Charles Wuorinen ne s’y est pas trompé, en lui attribuant une musique puissante et teintée de mystère, ouvrant la soirée sur d’imposants extrêmes graves – en particulier clarinette contrebasse et contrebasson – à la mesure du massif de Brokeback. Hormis quelques séquences descriptives, que l’on aurait pu souhaiter plus développées, la partition, d’essence atonale, s’attache à suivre, de manière peut-être un peu trop linéaire, une évolution des sentiments que le livret, dû à Annie Proulx elle-même, restitue clairement, sacrifiant au passage à certains numéros d’opéra, à l’instar de la scène, inédite au livre comme au film, où Alma, en quête de reconnaissance sociale, choisit sa robe pour le mariage avec Ennis del Mar, prévu à son retour – et qui permet d’apprécier  la vocalité d’Heather Buck et le sens commercial de la vendeuse incarnée par Letitia Singleton, ancienne pensionnaire de l’Atelier Lyrique de l’Opéra de Paris. Et l’on ne peut rester de marbre face à l’ultime vœu de fidélité éternelle d’Ennis envers son ami disparu, lancé a cappella comme un défi à l’immensité de la montagne et de l’orchestre.
On peut également saluer l’engagement des interprètes, en particulier du ténébreux Ennis del Mar, dévolu à Daniel Okulitch, et le volubile ténor Tom Randle, Jack Twist. Ethan Herschenfeld fait un puissant et inquiétant Aguirre, la propriétaire des troupeaux, et l’on retiendra les deux incarnations féminines de Lureen, l’épouse de Jack, chantée par Hannah Esther Minutillo, et la mère du défunt, Jane Henschel, autre grande fidélité de Gerard Mortier, sincèrement touchante dans cette composition. N’oublions pas la direction de Titus Engel, ni la mise en scène lisible d’Ivo van Hove. Au final, voilà un opéra, deux heures sans entracte, qui s’il est en-deçà sans doute de l’émotion suscitée par le film, reste d’une viabilité scénique incontestable, à défaut d’être une réussite absolue.

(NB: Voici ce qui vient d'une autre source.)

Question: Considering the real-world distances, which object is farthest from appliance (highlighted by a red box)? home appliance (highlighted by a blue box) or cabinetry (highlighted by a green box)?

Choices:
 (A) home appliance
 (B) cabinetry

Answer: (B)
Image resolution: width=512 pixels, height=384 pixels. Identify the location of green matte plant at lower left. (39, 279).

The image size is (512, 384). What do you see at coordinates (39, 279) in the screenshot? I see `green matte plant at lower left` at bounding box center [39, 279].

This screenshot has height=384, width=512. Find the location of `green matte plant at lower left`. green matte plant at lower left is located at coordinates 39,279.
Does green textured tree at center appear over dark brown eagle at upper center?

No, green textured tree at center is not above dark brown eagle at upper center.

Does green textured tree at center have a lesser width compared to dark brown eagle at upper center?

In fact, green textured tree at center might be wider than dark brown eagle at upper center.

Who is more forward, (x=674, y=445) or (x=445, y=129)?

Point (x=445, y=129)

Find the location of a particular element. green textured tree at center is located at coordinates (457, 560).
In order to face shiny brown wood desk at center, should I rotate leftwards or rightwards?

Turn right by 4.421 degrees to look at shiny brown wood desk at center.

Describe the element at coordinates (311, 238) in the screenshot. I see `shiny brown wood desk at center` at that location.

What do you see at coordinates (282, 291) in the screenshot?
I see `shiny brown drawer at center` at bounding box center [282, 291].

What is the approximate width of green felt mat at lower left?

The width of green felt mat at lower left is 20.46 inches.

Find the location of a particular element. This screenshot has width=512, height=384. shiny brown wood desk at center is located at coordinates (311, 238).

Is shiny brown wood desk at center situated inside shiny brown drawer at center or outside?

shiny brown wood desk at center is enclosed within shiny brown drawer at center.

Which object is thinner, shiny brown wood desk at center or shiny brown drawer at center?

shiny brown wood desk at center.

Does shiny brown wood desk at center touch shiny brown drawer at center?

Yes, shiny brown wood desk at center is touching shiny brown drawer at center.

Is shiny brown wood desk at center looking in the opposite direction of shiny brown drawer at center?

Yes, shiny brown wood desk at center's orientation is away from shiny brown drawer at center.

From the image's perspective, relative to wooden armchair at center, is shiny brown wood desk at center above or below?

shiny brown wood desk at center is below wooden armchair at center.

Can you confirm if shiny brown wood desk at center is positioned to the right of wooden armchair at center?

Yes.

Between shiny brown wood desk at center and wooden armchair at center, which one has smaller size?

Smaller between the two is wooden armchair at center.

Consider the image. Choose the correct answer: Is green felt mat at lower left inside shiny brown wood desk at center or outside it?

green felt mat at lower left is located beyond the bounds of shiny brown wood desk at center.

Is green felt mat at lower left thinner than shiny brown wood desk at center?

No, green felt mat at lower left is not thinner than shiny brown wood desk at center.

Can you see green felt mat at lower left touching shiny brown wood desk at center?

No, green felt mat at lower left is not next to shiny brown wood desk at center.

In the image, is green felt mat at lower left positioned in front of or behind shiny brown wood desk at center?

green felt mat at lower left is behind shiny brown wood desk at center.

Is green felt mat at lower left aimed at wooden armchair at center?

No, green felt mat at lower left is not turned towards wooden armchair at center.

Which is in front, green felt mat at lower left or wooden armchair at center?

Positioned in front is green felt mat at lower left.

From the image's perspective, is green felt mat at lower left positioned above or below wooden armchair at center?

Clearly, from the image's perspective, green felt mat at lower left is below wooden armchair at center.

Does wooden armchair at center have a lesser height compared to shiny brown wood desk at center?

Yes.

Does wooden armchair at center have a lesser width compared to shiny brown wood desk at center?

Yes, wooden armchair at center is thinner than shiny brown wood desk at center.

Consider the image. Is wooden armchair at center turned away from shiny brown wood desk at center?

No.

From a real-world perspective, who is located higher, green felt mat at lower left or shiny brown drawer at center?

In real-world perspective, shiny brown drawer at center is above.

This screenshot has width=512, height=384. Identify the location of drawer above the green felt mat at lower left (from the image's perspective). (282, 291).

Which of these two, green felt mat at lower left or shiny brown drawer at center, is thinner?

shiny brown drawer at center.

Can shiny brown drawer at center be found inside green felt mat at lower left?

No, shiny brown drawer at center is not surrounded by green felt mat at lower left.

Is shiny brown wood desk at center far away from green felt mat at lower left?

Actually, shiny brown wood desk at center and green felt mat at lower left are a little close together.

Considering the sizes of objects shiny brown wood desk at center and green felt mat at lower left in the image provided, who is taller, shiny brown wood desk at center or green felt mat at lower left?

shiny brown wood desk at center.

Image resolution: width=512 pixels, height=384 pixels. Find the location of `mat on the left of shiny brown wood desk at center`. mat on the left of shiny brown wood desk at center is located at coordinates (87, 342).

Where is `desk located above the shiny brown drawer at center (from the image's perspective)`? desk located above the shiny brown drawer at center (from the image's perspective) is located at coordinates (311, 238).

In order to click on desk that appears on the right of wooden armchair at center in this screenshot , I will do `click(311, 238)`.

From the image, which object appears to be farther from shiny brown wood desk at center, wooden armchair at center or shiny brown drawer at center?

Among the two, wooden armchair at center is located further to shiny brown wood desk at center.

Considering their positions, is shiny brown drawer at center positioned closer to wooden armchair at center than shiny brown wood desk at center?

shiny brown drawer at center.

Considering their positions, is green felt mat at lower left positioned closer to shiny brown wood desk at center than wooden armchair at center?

Wagner version Peter Sellars et Bill Viola

En alternance avec cette première mondiale, le Teatro Real importait de Paris le désormais légendaire Tristan et Isolde de Peter Sellars et Bill Viola. Adapté aux dimensions plus modestes de la scène, le dispositif trouve ici son équilibre, permettant une équitable interaction entre les vidéos et les chanteurs –  là où à Bastille la taille de l’écran écrasait le plateau. L’eau comme frontière réversible entre la vie et la mort, la lune au deuxième acte, l’ascension du corps à la fin du troisième, les images fortes du spectacle ne manquent pas, et sont relayées par des solistes de premier plan. Violeta Urmana, Isolde impressionnante d’intelligence dramatique que l’on n’attendait pas nécessairement dans ce rôle, est secondée par la solide Brangäne d’Ekaterina Gubanova, déjà applaudie à Paris. Roi Marke de la première série de représentation en 2005, Franz-Josef Selig se révèle inimitable en souverain et ami trahi – sa lamentation constitue un des grands moments de la soirée. Petite déception en revanche pour Stefan Vinke, remplaçant Robert Dean Smith souffrant, qui s’économise un peu ostensiblement pour son monologue du troisième acte, de bonne tenue – reconnaissons que c’est là l’une des pages les plus redoutables jamais écrites pour un ténor tant l’endurance requise est presqu’inhumaine, plus d’une demi-heure. Ayant pris la relève de Teodor Currentzis, Marc Piollet insuffle à l’ouvrage de Wagner une belle dynamique, en particulier dans le premier acte, le résultat se faisant ensuite un peu plus pâteux. La mythique production revient à Paris ce printemps avec l’incontournable Philippe Jordan à la baguette – on pourra alors comparer…

Par Gilles Charlassier

Brokeback Mountain, Teatro Real, jusqu’au 11 février 2014, disponible sur Arteweb  et Medici TV en streaming à partir de la représentation du  7 février, à 20 heures.